Court of Appeals of Ohio, Tenth District
Jun 6, 2024
2024 Ohio 2182 (Ohio Ct. App. 2024)

Opinion

23AP-694

06-06-2024

State of Ohio, Plaintiff-Appellee, v. [I.T.], Defendant-Appellant.

G. Gary Tyack, Prosecuting Attorney, and Michael A. Walsh, for appellee. Michael A. Walsh. Samuel H. Shamansky Co, L.PA., Samuel H. Shamansky, Donald L. Regensburger, and Ashton C. Gaitanos, for appellant. Donald L. Regensburger.


APPEAL from the Franklin County Court of Common Pleas C.P.C. No. 23CR-2421

On brief:

G. Gary Tyack, Prosecuting Attorney, and Michael A. Walsh, for appellee.

Argued:

Michael A. Walsh.

On brief:

Samuel H. Shamansky Co, L.PA., Samuel H. Shamansky, Donald L. Regensburger, and Ashton C. Gaitanos, for appellant.

Argued:

Donald L. Regensburger.

DECISION

EDELSTEIN, J.

{¶ 1} Defendant-appellant, I.T., appeals the judgment of the Franklin County Court of Common Pleas sentencing him to 60 months in prison for a conviction of sexual battery, a felony of the third degree. Specifically, appellant contends the trial court violated his constitutional rights to due process and fundamental fairness by considering his dismissed charges before sentencing him to the maximum prison term statutorily authorized for that offense.

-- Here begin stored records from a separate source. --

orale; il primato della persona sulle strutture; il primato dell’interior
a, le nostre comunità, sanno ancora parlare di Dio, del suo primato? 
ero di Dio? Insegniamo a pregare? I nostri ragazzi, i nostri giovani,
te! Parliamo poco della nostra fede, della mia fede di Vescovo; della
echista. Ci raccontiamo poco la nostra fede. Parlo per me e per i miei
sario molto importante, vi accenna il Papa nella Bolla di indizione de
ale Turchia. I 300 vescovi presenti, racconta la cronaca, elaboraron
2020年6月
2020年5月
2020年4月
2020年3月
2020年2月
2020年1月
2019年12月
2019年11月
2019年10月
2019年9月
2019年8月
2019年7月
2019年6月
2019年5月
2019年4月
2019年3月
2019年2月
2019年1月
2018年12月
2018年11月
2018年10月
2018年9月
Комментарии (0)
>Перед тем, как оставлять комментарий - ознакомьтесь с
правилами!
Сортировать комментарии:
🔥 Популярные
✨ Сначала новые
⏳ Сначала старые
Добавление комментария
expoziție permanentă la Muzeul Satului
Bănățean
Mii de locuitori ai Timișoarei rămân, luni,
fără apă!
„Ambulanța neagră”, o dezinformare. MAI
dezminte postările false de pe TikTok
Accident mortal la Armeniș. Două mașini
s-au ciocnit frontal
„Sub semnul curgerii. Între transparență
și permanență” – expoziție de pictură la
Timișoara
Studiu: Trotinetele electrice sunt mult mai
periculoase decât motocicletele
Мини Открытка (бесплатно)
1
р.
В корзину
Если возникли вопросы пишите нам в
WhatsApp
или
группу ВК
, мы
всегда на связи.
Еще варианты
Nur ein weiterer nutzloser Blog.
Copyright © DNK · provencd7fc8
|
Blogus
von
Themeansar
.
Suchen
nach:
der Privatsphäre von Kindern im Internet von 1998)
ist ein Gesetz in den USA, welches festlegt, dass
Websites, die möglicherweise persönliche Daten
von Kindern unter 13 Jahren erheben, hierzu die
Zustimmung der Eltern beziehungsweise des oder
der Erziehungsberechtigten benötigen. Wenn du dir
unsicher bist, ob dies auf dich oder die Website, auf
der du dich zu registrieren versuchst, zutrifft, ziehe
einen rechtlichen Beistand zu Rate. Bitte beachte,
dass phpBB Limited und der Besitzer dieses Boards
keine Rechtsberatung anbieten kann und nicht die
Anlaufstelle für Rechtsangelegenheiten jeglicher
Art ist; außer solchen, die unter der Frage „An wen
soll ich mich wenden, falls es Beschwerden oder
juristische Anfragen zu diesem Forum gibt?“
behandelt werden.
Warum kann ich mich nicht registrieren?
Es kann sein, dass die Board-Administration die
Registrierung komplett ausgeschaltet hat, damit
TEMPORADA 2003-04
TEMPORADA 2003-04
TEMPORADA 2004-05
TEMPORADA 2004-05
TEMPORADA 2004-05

{¶ 2} Because appellant's presentence investigation ("PSI") report contained information about these dismissed charges from the victim and appellant, the trial court did not err in considering such information, as required by R.C. 2929.19(B)(1)(a). For the following reasons, the judgment of the trial court is affirmed.

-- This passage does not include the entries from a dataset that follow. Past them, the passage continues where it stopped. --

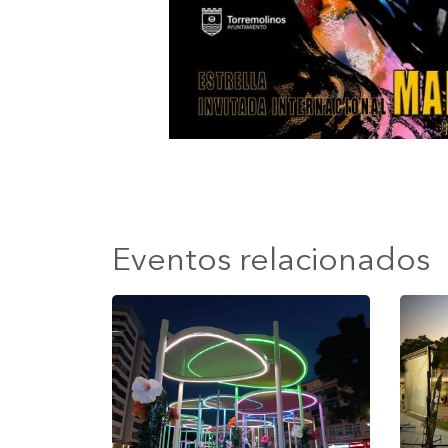
Eventos relacionados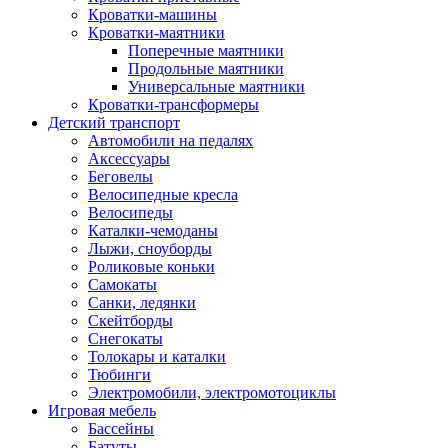
Кроватки-машины
Кроватки-маятники
Поперечные маятники
Продольные маятники
Универсальные маятники
Кроватки-трансформеры
Детский транспорт
Автомобили на педалях
Аксессуары
Беговелы
Велосипедные кресла
Велосипеды
Каталки-чемоданы
Лыжи, сноуборды
Роликовые коньки
Самокаты
Санки, ледянки
Скейтборды
Снегокаты
Толокары и каталки
Тюбинги
Электромобили, электромотоциклы
Игровая мебель
Бассейны
Батуты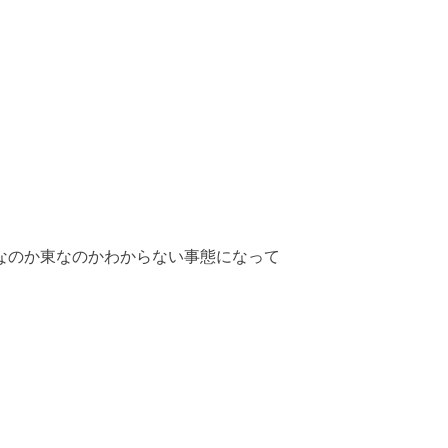
なのか東なのかわからない事態
になって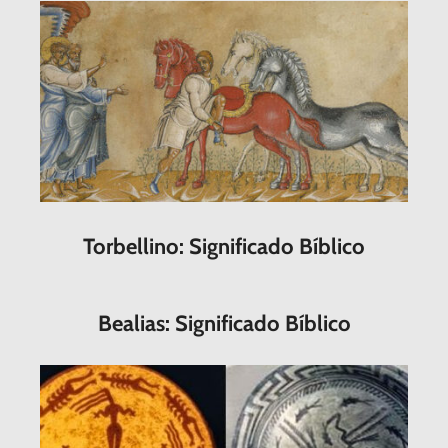
Torbellino: Significado Bíblico
Bealias: Significado Bíblico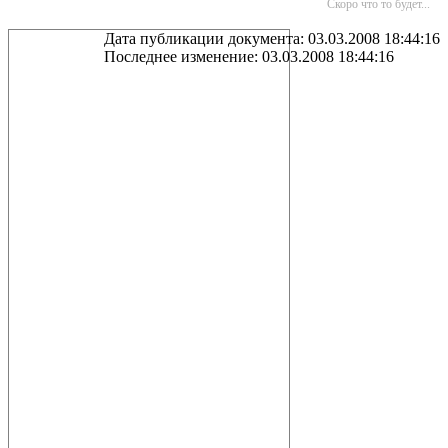
Скоро что то будет...
Дата публикации документа: 03.03.2008 18:44:16
Последнее изменение: 03.03.2008 18:44:16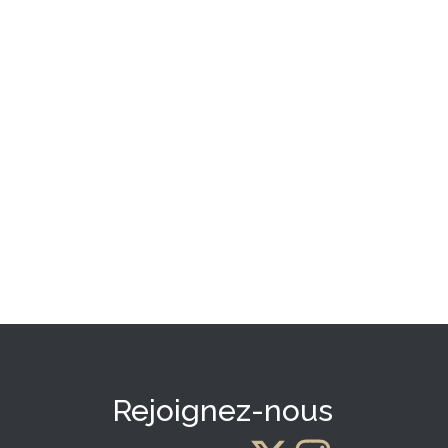
Rejoignez-nous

I. FACTS AND PROCEDURAL HISTORY

{¶ 3} On May 16, 2023, a Franklin County Grand Jury returned a six-count indictment charging appellant with two counts of rape (Counts 1 and 2), one count of attempted rape (Count 3), and three counts of gross sexual imposition (Counts 4, 5, and 6). All offenses involved appellant's niece, U.T., alleged to be under the age of 13 when the charged conduct occurred.

{¶ 4} On August 21, 2023, appellant entered a counseled guilty plea to amended Count 1, sexual battery in violation of R.C. 2703.03(A)(3), a felony of the third degree. (See Aug. 21, 2023 Entry of Guilty Plea.) Upon recommendation of the prosecutor, the trial court entered a nolle prosequi as to the remaining counts and ordered appellant to undergo a PSI.

{¶ 5} Appellant appeared before the trial court for a sentencing hearing on October 17, 2023. After hearing the arguments of counsel, a statement from U.T.'s mother (who is appellant's sister), and appellant's own allocution, the trial court ordered appellant to serve the maximum prison term of 60 months for the offense. Appellant's conviction and sentence were memorialized in a judgment entry issued October 17, 2023.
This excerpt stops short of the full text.